You should have received a copy of the GNU Lesser General Public
License along with this library; if not, write to the Free Software
Foundation, Inc., 51 Franklin Street, Fifth Floor, Boston, MA  02110-1301 USA
*/

export module Crafter.Math:Intersection;
import :VectorF32;
import :MatrixRowMajor;
import std;

namespace Crafter {
    namespace detail {
        // Splat a single Len-vector into all Packing slots of the wider type
        // via a temporary float buffer. Performed once per intersection call;
        // the inner SIMD loop dominates so the round-trip is in the noise.
        template <std::uint8_t Packing, std::uint8_t Len>
        inline VectorF32<Len, Packing> SplatToPacking(VectorF32<Len, 1> v) {
            alignas(64) float buf[VectorF32<Len, Packing>::AlignmentElement] = {};
            std::array<float, VectorF32<Len, 1>::AlignmentElement> flat = v.template Store<float>();
            for (std::uint8_t p = 0; p < Packing; ++p) {
                for (std::uint8_t k = 0; k < Len; ++k) buf[p * Len + k] = flat[k];
            }
            return VectorF32<Len, Packing>(buf);
        }

        // Interleave two arrays of size N=BatchSize into the 2*N positional
        // argument list expected by the variadic Dot. Returns the packed
        // VectorF32<1, Packing*BatchSize> with one dot product per slot.
        template <std::uint8_t Len, std::uint8_t Packing, std::size_t N>
        inline auto DotArrays(
            std::array<VectorF32<Len, Packing>, N> const& a,
            std::array<VectorF32<Len, Packing>, N> const& b
        ) {
            return [&]<std::size_t... Is>(std::index_sequence<Is...>) {
                std::array<VectorF32<Len, Packing>, 2 * N> flat;
                ((flat[2 * Is] = a[Is], flat[2 * Is + 1] = b[Is]), ...);
                return std::apply([](auto... args) {
                    return VectorF32<Len, Packing>::Dot(args...);
                }, flat);
            }(std::make_index_sequence<N>{});
        }

        // Gather the `Component`-th lane of every sub-vector across an array
        // of N packed VectorF32<3, Packing> into a flat VectorF32<1, Packing*N>
        // with one scalar per pair.

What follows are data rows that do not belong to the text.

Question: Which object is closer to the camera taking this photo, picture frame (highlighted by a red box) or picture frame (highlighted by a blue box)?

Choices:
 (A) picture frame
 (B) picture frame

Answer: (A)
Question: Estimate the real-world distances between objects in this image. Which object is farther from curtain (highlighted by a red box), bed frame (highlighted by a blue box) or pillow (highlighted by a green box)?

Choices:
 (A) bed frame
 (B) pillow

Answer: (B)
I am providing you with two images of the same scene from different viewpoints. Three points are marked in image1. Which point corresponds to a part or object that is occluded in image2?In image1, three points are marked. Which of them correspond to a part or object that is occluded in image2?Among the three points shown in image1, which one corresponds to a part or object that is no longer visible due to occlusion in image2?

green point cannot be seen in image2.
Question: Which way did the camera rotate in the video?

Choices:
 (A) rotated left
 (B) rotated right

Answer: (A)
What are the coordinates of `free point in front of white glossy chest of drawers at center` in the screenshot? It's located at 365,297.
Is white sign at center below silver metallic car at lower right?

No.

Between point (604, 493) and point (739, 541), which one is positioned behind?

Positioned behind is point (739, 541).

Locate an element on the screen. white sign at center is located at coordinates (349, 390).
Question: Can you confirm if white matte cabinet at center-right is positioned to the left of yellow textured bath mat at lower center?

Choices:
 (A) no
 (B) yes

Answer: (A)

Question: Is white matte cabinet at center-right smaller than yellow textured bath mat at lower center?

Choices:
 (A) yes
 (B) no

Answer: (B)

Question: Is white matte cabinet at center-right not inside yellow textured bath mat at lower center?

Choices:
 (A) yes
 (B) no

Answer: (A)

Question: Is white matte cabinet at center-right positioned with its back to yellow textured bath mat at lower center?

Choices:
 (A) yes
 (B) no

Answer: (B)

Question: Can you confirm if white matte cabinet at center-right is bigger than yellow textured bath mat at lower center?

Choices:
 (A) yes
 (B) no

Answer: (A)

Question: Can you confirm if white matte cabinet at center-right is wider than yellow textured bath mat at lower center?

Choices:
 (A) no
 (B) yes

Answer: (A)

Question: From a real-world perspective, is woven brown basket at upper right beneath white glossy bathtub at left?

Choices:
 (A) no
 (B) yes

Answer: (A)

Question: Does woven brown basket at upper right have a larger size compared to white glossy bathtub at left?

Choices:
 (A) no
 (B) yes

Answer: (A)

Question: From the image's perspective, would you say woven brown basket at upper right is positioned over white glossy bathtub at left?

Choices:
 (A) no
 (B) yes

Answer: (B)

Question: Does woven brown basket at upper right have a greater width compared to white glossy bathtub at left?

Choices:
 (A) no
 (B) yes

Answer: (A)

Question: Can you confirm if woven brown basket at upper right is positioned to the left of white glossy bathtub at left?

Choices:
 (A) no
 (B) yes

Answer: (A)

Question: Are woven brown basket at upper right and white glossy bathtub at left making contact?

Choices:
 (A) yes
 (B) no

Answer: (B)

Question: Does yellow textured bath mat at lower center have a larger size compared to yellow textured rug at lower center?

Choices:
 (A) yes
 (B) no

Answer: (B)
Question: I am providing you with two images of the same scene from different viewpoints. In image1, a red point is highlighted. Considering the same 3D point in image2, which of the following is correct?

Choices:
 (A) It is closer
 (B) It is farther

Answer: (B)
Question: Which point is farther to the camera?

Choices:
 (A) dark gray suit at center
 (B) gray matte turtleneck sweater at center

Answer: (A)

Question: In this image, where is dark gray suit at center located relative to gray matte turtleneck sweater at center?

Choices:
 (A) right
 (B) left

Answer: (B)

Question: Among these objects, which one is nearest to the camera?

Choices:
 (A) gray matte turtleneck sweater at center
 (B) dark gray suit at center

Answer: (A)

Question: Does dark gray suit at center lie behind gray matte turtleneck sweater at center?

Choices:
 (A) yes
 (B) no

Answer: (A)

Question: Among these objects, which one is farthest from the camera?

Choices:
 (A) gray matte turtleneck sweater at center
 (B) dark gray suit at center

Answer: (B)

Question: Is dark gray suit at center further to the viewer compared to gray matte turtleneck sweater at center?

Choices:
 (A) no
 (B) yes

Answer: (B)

Used to materialize halfSize.x / .y / .z
        // alongside per-pair scalar projections in a single SIMD register.
        template <std::uint8_t Component, std::uint8_t Packing>
        inline auto ExtractComponent(
            std::array<VectorF32<3, Packing>, VectorF32<3, Packing>::BatchSize> const& arr
        ) {
            constexpr std::uint8_t N = VectorF32<3, Packing>::BatchSize;
            constexpr std::uint8_t Total = Packing * N;
            using OutVec = VectorF32<1, Total>;
            alignas(64) float buf[OutVec::AlignmentElement] = {};
            for (std::uint8_t b = 0; b < N; ++b) {
                auto v = arr[b].template Store<float>();
                for (std::uint8_t p = 0; p < Packing; ++p) {
                    buf[b * Packing + p] = v[p * 3 + Component];
                }
            }
            return OutVec(buf);
        }

        // Lane-wise absolute value. Done via a flat float buffer because the
        // F32 module does not expose a SIMD Abs primitive. Only called O(15)
        // times per OBB-OBB call, so the round-trip is negligible compared to
        // the dot-product work.
        template <std::uint8_t Total>
        inline VectorF32<1, Total> AbsVec(VectorF32<1, Total> v) {
            alignas(64) float buf[VectorF32<1, Total>::AlignmentElement];
            v.Store(buf);
            for (std::uint8_t i = 0; i < Total; ++i) buf[i] = std::abs(buf[i]);
            return VectorF32<1, Total>(buf);
        }
    }

    // Packed batch of Packing * BatchSize OBBs, each described by world-space
    // origin, three orthonormal rotation axes (rows of the rotation matrix),
    // and per-axis half-extents. Each std::array element packs `Packing`
    // sub-OBBs; there are BatchSize such elements, so the struct holds
    // Packing * BatchSize OBBs total.
    //
    // Callers that have OBBs as MatrixRowMajor + halfSize need to extract the
    // three axes and the origin themselves — keeping the routines in terms of
    // packed VectorF32<3, Packing> lets every SIMD op stay in registers.
    export template <std::uint8_t Packing = VectorF32<3, 1>::OptimalPacking>
    struct PackedOBBs {
        static constexpr std::uint8_t N = VectorF32<3, Packing>::BatchSize;
        static constexpr std::uint8_t Total = Packing * N;

        std::array<VectorF32<3, Packing>, N> halfSize;
        std::array<VectorF32<3, Packing>, N> xAxis;
        std::array<VectorF32<3, Packing>, N> yAxis;
        std::array<VectorF32<3, Packing>, N> zAxis;
        std::array<VectorF32<3, Packing>, N> origin;
    };

    // All intersection tests are batched over Packing*BatchSize primitives at
    // a time, where `Packing = VectorF32<3,1>::OptimalPacking` for the current
    // ISA (5 on AVX-512, 2 on AVX2, 1 on SSE/WASM/scalar) and BatchSize is the
    // arity that fills one output register. Callers form the packed input by
    // laying out `Packing` sub-primitives consecutively per vertex slot, then
    // assemble `BatchSize` such packed slots into the std::array argument.
    // Result lane `i` corresponds to triangle/sphere/box index `i`.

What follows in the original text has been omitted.